- WHAT YOU HAVE TO DO: Pull out of the data below the stretch of lines bounded by the one containing "garden matched my" and the one containing "Located in the city's vibrant heart in South", both bounds included, unchanged.

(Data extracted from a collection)
################
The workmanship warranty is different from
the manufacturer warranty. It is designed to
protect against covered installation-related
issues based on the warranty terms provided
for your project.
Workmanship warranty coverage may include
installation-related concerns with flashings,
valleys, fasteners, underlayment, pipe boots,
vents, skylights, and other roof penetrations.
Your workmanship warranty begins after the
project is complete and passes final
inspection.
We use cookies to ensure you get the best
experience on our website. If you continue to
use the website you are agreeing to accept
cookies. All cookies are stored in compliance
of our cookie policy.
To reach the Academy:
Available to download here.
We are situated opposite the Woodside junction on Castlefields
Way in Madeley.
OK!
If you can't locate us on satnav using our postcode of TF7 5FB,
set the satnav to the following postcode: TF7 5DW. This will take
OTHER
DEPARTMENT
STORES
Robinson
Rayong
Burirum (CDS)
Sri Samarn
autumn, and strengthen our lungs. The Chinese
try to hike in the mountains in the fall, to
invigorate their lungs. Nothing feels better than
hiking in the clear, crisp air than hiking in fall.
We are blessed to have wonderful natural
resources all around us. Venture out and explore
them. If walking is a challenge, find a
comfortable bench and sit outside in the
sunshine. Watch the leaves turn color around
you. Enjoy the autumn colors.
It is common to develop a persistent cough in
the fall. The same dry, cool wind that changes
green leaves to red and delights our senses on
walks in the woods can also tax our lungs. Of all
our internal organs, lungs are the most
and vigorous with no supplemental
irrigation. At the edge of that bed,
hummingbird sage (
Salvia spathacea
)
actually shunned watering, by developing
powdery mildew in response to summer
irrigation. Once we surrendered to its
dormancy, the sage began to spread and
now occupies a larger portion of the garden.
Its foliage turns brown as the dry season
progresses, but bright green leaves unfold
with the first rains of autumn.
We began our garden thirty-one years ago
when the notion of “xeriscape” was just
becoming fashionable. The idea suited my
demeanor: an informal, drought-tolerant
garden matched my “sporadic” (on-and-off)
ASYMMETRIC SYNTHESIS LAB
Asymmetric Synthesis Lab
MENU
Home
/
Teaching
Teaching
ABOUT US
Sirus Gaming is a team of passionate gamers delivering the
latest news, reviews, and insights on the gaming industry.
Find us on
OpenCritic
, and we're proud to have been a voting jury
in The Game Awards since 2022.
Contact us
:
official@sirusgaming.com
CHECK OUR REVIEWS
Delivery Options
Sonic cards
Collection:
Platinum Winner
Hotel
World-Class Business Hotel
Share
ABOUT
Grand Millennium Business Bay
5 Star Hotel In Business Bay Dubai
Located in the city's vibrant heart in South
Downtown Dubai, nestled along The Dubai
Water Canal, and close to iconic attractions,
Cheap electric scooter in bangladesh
################
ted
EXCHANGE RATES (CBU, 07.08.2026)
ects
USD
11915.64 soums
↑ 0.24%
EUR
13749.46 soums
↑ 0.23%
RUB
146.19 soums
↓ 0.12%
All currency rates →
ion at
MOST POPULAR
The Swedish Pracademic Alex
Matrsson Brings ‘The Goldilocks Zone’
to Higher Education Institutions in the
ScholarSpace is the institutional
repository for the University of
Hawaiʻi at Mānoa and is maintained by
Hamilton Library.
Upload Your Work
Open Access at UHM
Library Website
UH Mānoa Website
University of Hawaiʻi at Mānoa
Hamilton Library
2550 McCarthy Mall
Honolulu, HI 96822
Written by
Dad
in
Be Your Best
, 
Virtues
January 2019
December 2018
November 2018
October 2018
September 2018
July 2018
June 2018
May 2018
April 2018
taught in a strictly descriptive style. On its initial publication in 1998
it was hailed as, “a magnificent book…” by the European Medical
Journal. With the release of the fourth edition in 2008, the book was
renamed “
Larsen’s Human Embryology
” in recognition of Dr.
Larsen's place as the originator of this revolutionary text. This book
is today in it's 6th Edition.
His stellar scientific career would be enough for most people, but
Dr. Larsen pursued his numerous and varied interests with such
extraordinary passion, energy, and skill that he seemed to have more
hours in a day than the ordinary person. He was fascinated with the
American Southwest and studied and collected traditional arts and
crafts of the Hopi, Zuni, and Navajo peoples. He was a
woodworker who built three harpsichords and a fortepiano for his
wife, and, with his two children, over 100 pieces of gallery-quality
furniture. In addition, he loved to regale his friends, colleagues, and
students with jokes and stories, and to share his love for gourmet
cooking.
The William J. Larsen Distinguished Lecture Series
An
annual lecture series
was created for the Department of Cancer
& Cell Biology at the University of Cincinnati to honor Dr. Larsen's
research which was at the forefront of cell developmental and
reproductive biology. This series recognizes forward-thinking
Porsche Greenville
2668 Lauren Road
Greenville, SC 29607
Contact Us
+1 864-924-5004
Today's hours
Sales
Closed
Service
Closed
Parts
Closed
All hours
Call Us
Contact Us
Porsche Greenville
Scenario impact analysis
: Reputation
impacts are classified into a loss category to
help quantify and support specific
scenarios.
################
- ANSWER FOR THIS EXERCISE:
garden matched my “sporadic” (on-and-off)
ASYMMETRIC SYNTHESIS LAB
Asymmetric Synthesis Lab
MENU
Home
/
Teaching
Teaching
ABOUT US
Sirus Gaming is a team of passionate gamers delivering the
latest news, reviews, and insights on the gaming industry.
Find us on
OpenCritic
, and we're proud to have been a voting jury
in The Game Awards since 2022.
Contact us
:
official@sirusgaming.com
CHECK OUR REVIEWS
Delivery Options
Sonic cards
Collection:
Platinum Winner
Hotel
World-Class Business Hotel
Share
ABOUT
Grand Millennium Business Bay
5 Star Hotel In Business Bay Dubai
Located in the city's vibrant heart in South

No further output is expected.